The universe can only instantiate at most a fraction of the total number of possible fitness functions, which is correct. So a reduction has already taken place due to the physical constraints. But this reduction, in as much at it improves the performance of our original search, would incur an information cost of at least the active information, if the math in the paper holds. You have not criticized the math, only its application, so I’ll assume it does hold.
Now, you may argue “You cannot calculate this informational cost, since we don’t know the ‘probability’ of the universe.” It is true that we don’t know the probability of the universe. But the paper also provides a measure theoretic version of the theorem, which would apply if the probability distribution differed substantially from the uniform in a way that eventually assisted our lowest level search. (Even if the constraints are necessary, that is probability of 1 for that one state and zero for the others.)
In short, you’d have a search-for-a-search-for-a-search. The universe would be assigned a (non-?)uniform probability (reduction 1, measure theoretic version) for assigning the set of possible fitness functions (reduction 2, measure theoretic version), from which we choose our actual fitness function (reduction 3, fitness theoretic version.)
Unless I’m missing something (which is always a possibility) the LCI would seem to also hold vertically, for your tri-layered search.
Atom
Atom, I think we’re getting pretty close to the same page.
I think a major discrepancy in our thinking is your association of information cost with performance averaged over all of the functions in the higher-order space.
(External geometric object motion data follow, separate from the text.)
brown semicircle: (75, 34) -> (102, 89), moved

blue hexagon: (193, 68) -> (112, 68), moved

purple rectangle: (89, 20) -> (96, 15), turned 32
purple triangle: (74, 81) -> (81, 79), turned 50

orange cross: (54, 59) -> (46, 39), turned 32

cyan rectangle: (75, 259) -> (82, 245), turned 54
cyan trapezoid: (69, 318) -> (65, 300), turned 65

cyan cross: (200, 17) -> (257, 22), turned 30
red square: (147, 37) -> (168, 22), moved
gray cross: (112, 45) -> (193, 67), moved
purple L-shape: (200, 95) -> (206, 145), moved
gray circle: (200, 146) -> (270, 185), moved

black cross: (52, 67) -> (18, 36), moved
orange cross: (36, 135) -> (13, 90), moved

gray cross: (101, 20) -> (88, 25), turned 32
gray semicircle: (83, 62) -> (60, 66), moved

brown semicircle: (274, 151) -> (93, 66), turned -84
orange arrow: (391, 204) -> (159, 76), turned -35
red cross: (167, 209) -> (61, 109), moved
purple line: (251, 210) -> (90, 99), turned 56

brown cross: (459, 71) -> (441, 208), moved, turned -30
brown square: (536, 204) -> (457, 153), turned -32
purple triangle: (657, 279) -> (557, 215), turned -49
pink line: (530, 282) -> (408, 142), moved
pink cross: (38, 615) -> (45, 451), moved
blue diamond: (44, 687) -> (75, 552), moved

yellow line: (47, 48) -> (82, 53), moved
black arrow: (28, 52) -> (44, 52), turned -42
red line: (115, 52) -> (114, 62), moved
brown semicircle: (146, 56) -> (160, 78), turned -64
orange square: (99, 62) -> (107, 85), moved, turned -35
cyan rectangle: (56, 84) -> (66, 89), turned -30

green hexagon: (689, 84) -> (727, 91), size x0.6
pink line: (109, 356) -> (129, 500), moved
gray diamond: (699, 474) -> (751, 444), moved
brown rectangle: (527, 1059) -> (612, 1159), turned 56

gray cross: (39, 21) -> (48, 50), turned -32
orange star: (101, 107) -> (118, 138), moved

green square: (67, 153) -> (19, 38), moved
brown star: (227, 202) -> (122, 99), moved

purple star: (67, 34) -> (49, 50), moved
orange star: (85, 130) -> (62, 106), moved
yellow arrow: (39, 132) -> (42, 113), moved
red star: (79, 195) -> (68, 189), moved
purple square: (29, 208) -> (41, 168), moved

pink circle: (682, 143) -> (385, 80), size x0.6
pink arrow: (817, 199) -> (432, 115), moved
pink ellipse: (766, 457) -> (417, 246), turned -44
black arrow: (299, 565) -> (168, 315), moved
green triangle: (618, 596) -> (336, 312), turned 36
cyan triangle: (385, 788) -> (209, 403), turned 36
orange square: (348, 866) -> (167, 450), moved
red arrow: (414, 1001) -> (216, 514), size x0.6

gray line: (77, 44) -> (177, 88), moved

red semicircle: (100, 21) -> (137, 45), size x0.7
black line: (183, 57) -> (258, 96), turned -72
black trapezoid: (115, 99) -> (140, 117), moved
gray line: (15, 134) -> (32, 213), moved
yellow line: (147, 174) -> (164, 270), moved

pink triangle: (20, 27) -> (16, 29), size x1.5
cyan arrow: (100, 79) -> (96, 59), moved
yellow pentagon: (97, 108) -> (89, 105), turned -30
For instance:
[Emphasis mine]
One counterintuitive aspect of Marks and Dembski’s framework is that information cost is not based on the average performance of elements in the higher-order search space. Rather, it’s based on the fraction of those elements that perform at a level of at least q. Information cost does not tell us whether the average performance of the higher-order space is better or worse than the null search. It only tells us what the odds are of randomly selecting a search that performs at least as well as the given alternate search.
Consider that the set of functions that indicate proximity to a target performs no better on average than the larger set mentioned in endnote 49, i.e. they both perform on average the same as the null search. Yet Marks and Dembski say that the reduction from the latter to the former entails a heavy information cost.
More later, probably after Mothers’ Day.
Dr. English, an addendum,
I have been thinking about my response and wanted to make a distinction. When I say we could possibly deal with the physical constraints (which I referred to as a form of “necessity”), what I meant was physical necessity, given the number of particles in the universe. I don’t want this confused with logical necessity, which wouldn’t make sense to treat as contingent (obviously, by definition).
I just wanted to make sure I was clear on that point. Given that there is no logically reason we’re aware of that the universe has this number of particles, which causes a reduction to take place, then measuring a cost on that reduction could be meaningful (via the tri-level search outlined above.) If however there is a logical necessity to that number of particles, the reduction requires no explanation, as necessary entities are their own explanation.
Atom
“no logically reason”* => “no logical reason”
Atom,
You dropped my qualifier in “physical probability.” See more on this in the new thread Bill started.
I’m guessing that you, like me, are more engineer than philosopher. I accuse myself of a serious error in neglecting computational complexity in my investigation of NFL. Dembski and Marks are making the same error in focusing entirely on information costs. There are huge distinctions in search programs when time and memory are limited. I don’t have to go with Seth Lloyd in saying that the universe literally is a computer to say that there are analogous distinctions in nature.
This discussion has turned interesting at just the wrong time. I really need to put on the blinders and deal with the end-of-semester drudge work.
Atom,
Hopefully we’ve gotten past the confusion about average performance vs. information cost. I can’t remember my train of thought from a few days ago, so I’ll just reiterate the point that you’re disputing:
1. Information cost depends on the definition of the higher-order search space.
2. We can define the higher-order search space to contain only good searches, thus making the information cost zero and falsifying the LCI.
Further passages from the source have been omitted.